- Work request: Every line from the one with "consapevolezza delle svolte" up to and including the one with "1× autó napel" is to be output exactly as it appears below; pictures are not.

Saved data entries:
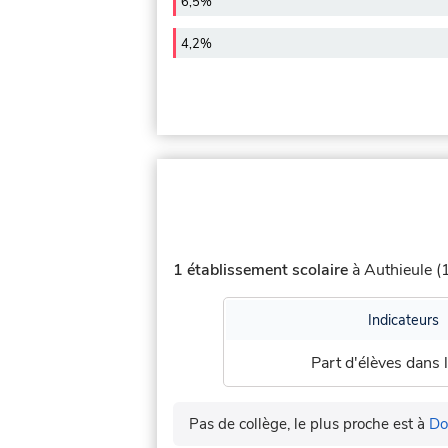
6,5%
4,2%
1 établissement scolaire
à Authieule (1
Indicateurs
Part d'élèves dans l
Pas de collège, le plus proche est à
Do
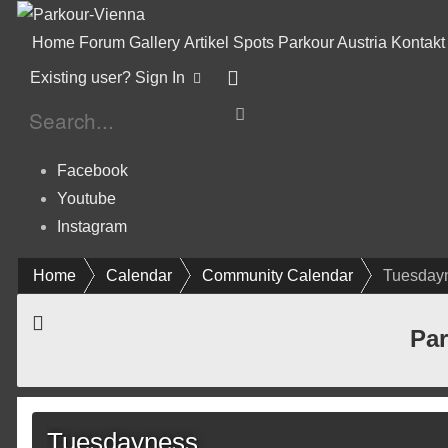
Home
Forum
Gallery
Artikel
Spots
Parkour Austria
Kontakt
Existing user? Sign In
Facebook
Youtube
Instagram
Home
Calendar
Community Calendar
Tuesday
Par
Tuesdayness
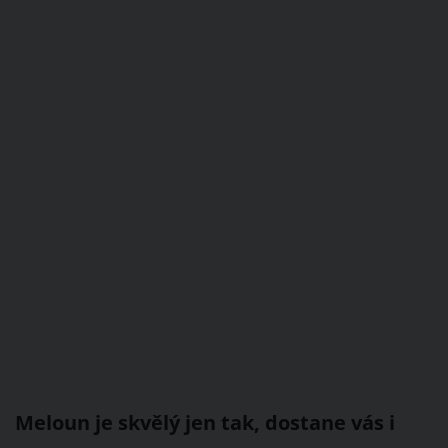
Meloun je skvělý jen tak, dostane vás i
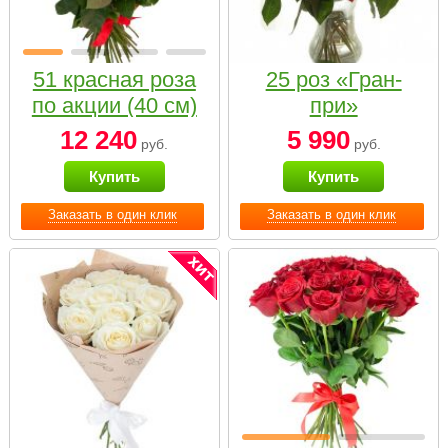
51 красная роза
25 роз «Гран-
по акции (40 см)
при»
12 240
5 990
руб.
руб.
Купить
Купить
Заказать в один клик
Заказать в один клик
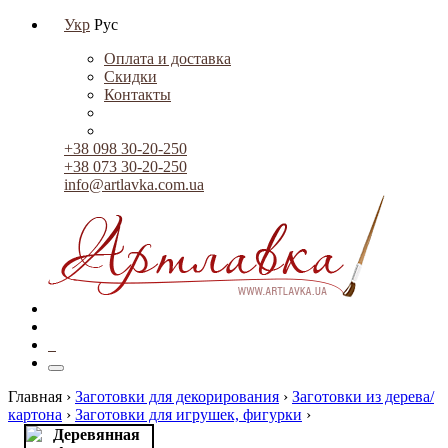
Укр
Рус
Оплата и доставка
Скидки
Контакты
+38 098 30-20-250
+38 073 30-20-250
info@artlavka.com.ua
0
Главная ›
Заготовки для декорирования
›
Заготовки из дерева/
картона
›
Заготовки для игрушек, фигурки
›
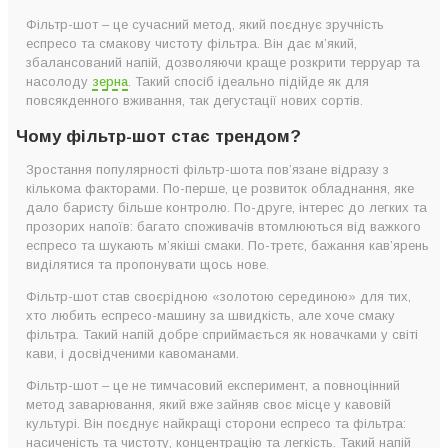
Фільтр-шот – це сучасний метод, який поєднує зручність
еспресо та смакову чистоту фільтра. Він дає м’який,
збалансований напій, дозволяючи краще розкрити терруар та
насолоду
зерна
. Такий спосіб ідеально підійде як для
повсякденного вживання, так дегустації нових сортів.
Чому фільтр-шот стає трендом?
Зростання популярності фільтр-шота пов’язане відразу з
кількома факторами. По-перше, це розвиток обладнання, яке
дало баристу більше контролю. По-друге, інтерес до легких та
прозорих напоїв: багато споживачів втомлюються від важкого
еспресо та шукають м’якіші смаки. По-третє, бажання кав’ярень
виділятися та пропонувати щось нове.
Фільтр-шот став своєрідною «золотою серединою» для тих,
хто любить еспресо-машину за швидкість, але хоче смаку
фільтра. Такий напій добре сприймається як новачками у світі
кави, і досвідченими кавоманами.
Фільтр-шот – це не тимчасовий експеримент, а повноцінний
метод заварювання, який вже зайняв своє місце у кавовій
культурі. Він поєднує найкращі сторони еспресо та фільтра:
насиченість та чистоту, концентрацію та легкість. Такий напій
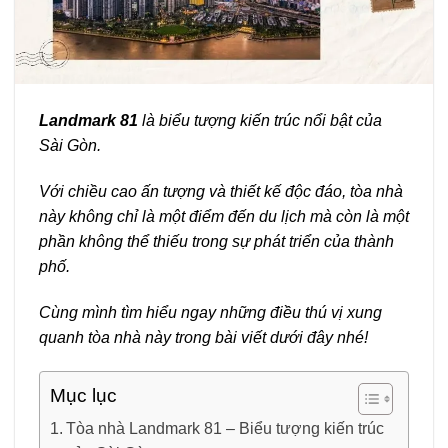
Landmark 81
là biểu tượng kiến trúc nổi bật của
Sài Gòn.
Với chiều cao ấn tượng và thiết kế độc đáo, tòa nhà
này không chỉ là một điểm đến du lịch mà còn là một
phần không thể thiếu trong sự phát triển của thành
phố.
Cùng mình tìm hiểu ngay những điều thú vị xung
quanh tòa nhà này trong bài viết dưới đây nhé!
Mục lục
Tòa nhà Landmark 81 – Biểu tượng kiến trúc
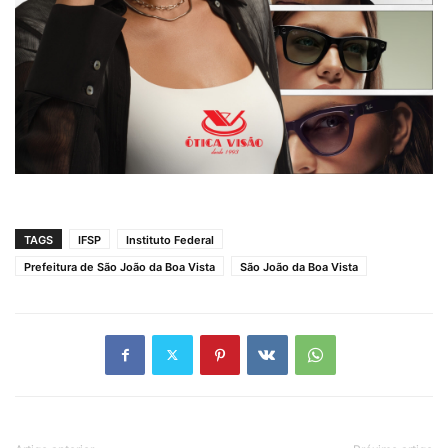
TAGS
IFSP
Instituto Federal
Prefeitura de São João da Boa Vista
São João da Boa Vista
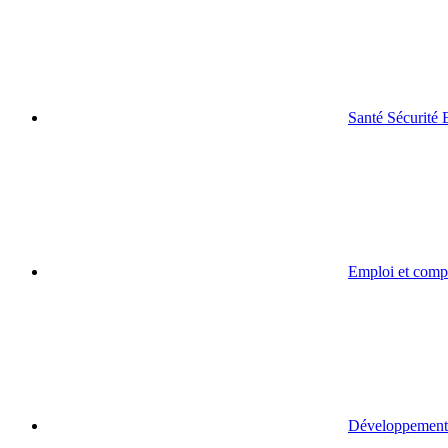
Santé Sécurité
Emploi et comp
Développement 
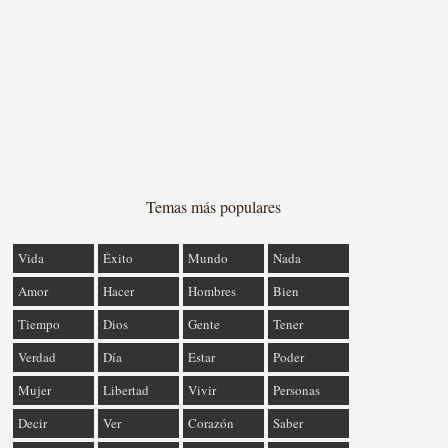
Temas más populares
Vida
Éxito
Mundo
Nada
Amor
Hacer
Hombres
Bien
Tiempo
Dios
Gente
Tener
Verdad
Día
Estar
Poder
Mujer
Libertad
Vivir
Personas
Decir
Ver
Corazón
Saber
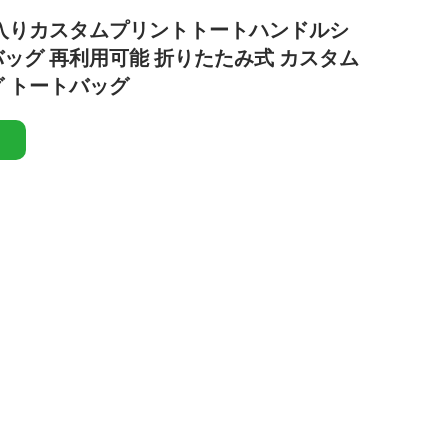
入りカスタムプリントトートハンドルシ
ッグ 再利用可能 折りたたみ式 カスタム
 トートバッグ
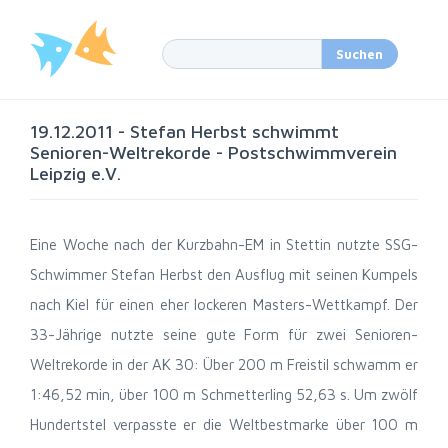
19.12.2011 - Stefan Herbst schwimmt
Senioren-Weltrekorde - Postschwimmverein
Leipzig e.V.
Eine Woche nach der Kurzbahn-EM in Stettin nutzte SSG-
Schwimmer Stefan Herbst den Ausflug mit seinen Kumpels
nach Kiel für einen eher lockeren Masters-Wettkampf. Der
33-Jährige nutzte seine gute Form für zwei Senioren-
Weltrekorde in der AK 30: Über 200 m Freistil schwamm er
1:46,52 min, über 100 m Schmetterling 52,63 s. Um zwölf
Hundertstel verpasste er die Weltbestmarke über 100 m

==

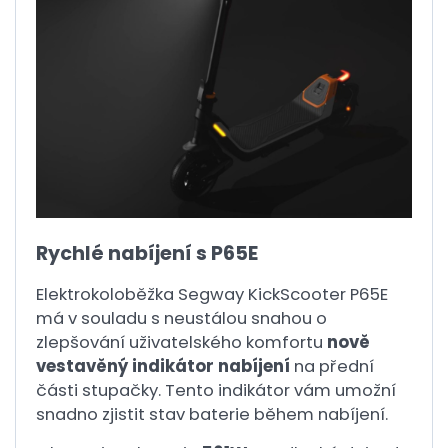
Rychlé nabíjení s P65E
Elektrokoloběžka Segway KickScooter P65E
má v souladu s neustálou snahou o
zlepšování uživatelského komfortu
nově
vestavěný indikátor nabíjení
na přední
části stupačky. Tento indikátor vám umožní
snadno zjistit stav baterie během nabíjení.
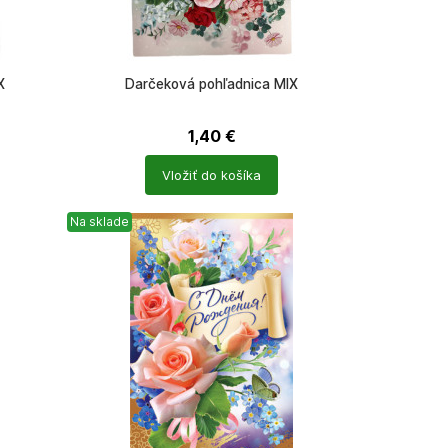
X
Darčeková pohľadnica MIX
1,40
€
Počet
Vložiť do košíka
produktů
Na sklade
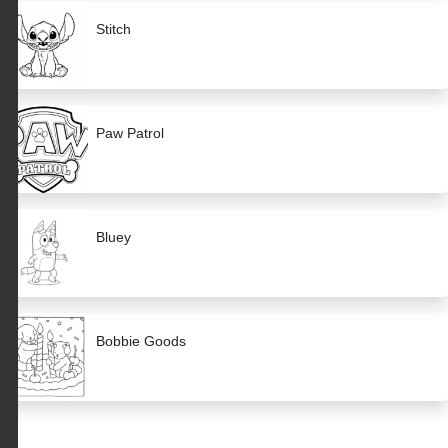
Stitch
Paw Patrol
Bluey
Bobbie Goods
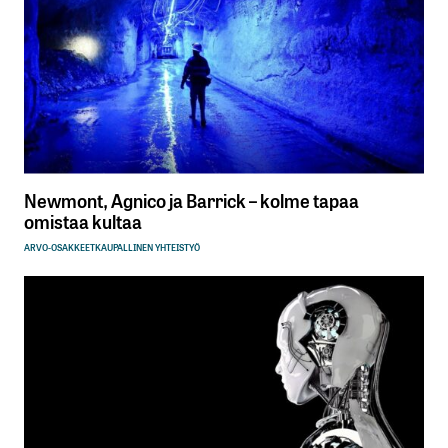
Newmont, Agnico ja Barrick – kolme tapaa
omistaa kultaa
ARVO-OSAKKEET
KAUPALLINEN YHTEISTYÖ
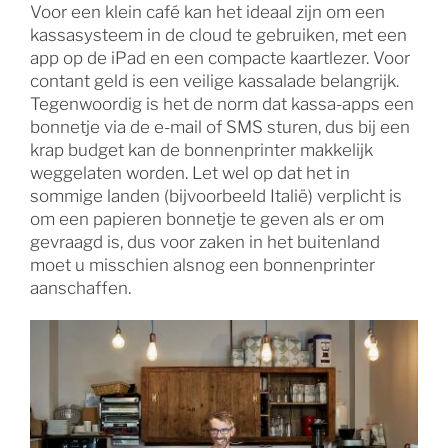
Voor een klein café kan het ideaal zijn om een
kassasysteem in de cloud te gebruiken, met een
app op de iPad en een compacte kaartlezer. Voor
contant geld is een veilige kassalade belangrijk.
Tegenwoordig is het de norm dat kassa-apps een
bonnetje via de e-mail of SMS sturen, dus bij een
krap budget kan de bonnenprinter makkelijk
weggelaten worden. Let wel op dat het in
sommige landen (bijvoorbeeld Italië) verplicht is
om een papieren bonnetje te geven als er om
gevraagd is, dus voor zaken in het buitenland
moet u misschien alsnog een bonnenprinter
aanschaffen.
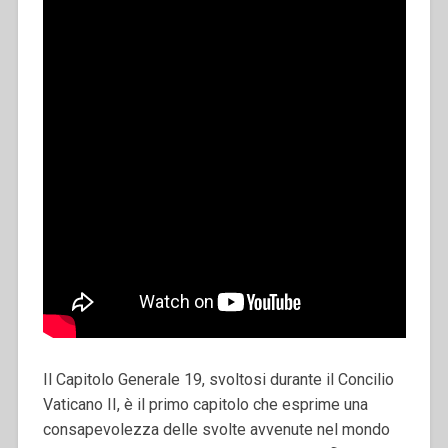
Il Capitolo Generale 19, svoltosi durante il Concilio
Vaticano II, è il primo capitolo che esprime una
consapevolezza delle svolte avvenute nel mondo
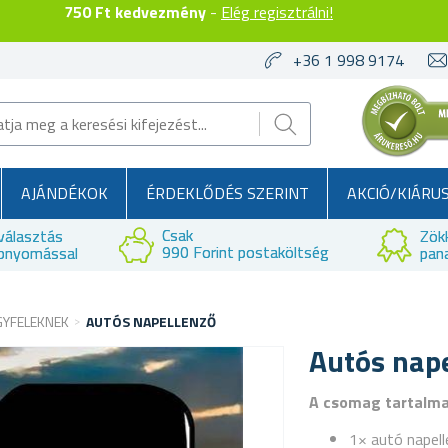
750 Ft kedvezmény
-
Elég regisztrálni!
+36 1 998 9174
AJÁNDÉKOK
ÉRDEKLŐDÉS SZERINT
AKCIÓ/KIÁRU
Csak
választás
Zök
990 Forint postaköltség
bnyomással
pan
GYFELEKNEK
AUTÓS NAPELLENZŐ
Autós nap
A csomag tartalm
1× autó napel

==

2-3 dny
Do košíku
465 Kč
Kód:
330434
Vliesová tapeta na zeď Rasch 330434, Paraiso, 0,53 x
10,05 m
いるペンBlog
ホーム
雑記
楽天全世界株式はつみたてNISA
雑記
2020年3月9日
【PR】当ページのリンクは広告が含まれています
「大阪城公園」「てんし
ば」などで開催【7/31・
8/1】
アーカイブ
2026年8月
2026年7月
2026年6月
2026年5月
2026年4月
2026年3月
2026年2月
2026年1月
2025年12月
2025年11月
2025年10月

- Your solution:
consapevolezza delle svolte avvenute nel mondo
750 Ft kedvezmény
-
Elég regisztrálni!
+36 1 998 9174
AJÁNDÉKOK
ÉRDEKLŐDÉS SZERINT
AKCIÓ/KIÁRU
Csak
választás
Zök
990 Forint postaköltség
bnyomással
pan
GYFELEKNEK
AUTÓS NAPELLENZŐ
Autós nap
A csomag tartalm
1× autó napel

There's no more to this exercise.